After nearly two weeks of deliberation on issues that governments have been following and discussing for years, ECO points to a worrying imbalance between climate mitigation decisions aimed at driving down greenhouse gas emissions, and the financial and practical support for countries on the front lines of the climate crisis. From what they’ve agreed so far, “ECO wonders whether Parties misunderstood that we are in fact experiencing increasing climate impacts as we currently move on an uncertain temperature pathway.” The newsletter calls for “more clarity on how the solidarity elements around loss and damage finance, adaptation, and finance more generally are to be mobilized in time and in sufficient quantity to address existing and future needs of developing countries.”
The newsletter also calls out the “gross inadequacy of the existing pledges of mitigation targets and finance and the need to bring these in line with the 1.5°C goal,” commenting that “we need urgency rather than ‘urging’, perhaps.” Also lacking in the current draft is any sense of “the wider potential for sustainable development that realizes co-benefits across a variety of social and environmental challenges,” or of the most basic human right to a clean, healthy, sustainable environment.

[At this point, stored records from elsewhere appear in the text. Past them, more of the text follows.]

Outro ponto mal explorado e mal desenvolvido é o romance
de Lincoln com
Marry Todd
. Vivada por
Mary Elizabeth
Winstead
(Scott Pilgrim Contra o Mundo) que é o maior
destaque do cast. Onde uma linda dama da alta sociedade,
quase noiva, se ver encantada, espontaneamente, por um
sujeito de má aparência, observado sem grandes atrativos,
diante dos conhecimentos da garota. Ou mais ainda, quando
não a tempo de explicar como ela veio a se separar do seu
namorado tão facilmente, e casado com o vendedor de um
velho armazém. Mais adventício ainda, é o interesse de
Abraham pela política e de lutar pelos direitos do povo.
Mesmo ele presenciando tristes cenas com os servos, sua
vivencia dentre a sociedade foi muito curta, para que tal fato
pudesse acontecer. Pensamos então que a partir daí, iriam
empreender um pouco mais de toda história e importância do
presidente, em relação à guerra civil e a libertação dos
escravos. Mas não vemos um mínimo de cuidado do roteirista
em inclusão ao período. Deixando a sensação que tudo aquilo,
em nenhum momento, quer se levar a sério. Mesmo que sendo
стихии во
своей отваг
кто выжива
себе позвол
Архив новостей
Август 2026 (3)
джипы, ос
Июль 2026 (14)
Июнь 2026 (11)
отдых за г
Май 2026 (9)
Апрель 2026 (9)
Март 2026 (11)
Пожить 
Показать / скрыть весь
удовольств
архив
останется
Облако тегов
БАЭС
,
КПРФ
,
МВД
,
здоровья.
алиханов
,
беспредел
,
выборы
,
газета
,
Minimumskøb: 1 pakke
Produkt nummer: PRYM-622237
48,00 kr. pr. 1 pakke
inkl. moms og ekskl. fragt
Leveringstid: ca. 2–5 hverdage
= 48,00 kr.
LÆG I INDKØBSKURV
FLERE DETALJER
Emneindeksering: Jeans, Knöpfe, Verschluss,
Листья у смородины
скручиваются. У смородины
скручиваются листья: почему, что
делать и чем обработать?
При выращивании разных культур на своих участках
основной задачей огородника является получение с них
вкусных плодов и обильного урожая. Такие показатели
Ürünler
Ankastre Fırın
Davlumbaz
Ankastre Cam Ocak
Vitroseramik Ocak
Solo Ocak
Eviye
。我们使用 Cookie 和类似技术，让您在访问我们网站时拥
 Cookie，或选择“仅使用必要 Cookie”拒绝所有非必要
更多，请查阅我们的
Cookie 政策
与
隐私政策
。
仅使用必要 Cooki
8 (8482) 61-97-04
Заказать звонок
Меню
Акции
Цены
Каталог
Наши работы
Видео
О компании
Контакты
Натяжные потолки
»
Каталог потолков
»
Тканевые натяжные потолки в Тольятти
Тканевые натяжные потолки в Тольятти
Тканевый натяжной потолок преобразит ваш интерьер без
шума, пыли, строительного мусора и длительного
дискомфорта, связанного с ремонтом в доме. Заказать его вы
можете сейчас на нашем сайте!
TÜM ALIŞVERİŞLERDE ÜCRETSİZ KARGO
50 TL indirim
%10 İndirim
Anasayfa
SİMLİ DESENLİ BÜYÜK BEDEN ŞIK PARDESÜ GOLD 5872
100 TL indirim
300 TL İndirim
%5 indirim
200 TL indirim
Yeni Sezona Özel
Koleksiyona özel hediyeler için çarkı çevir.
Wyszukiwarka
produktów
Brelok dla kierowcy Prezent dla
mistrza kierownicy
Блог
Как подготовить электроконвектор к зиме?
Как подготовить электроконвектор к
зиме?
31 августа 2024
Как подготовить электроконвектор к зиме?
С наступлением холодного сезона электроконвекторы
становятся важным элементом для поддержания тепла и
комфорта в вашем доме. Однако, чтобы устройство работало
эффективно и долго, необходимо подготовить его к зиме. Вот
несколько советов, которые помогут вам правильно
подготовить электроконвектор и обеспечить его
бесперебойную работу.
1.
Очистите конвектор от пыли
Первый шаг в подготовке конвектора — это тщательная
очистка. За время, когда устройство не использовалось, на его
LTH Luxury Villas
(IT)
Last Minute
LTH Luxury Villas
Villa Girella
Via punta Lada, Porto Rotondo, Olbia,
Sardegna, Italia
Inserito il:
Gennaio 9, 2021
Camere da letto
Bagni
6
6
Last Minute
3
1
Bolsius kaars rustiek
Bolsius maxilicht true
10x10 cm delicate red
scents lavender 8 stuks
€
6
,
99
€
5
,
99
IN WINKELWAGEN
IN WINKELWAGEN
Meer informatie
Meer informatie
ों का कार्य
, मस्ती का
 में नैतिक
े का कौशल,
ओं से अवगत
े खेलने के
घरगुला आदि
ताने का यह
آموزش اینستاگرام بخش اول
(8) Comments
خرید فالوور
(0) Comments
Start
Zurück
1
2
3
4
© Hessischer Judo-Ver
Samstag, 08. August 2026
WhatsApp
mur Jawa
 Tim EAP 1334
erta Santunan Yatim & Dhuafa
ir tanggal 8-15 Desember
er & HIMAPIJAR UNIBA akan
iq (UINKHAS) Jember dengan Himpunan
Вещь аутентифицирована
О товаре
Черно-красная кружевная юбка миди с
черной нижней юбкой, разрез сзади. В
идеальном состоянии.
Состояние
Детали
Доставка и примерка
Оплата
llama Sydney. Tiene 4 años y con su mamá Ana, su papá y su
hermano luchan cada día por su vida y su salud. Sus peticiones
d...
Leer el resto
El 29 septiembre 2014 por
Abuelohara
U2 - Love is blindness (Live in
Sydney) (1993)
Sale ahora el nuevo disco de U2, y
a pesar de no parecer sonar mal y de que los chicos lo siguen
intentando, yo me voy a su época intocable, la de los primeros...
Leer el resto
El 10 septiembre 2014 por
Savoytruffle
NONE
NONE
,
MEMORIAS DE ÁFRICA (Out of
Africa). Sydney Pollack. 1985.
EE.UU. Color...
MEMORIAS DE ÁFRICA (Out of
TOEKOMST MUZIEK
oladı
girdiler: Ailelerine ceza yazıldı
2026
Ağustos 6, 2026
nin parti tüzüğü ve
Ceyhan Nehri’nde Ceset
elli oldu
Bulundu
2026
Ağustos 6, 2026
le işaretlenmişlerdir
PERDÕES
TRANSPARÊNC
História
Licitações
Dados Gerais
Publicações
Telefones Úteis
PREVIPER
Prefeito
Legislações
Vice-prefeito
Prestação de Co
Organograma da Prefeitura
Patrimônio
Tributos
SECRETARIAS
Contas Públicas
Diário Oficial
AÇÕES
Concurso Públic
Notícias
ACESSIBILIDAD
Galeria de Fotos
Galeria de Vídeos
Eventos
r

ECO challenges delegates to:
• Recognize the irrevocable loss and damage from climate disasters as an issue of climate justice, and open the door for loss and damage impact studies to be presented at next year’s COP;
• Boost financial support for people around the world who “are already losing their homes, livelihoods, and even lives to climate impacts”;
• Recognize the power of community-based climate adaptation measures that are led from the ground up;
• Add a firm commitment from developed countries to bring their adaptation finance up to 50% of total public climate finance by 2025;
• Commit to annual increases in countries’ emission reduction targets under the Paris climate agreement until they line up with a 1.5°C limit on average global warming;
• Recognize nature and ecosystem protection as “an essential component of keeping 1.5°C within reach,” to be “carried out as well as, not instead of, ending the use of fossil fuels,” and in a way that respects Indigenous and other human rights;
• Accelerate the global energy transition with a “strong broadside against fossil fuels”;
• Commit developed countries to correct their stunning failure to deliver $100 billion per year in international climate finance by 2020, a promise they first made in 2009, and to recognize the importance of financing based on grants, rather than loans;
• Put more emphasis on an upcoming “global stocktake” that is “the guardian of the Paris Agreement”, a moment when governments will need time and front-line communities will need access to be able to fully assess progress on a global deal that “is about saving lives, cultures, and livelihoods.”
This morning’s ECO also includes a post from Indigenous representatives declaring their “red line” that the COP cover decision must include stronger language on human rights and the rights of Indigenous peoples than delegates have apparently been willing to consider so far.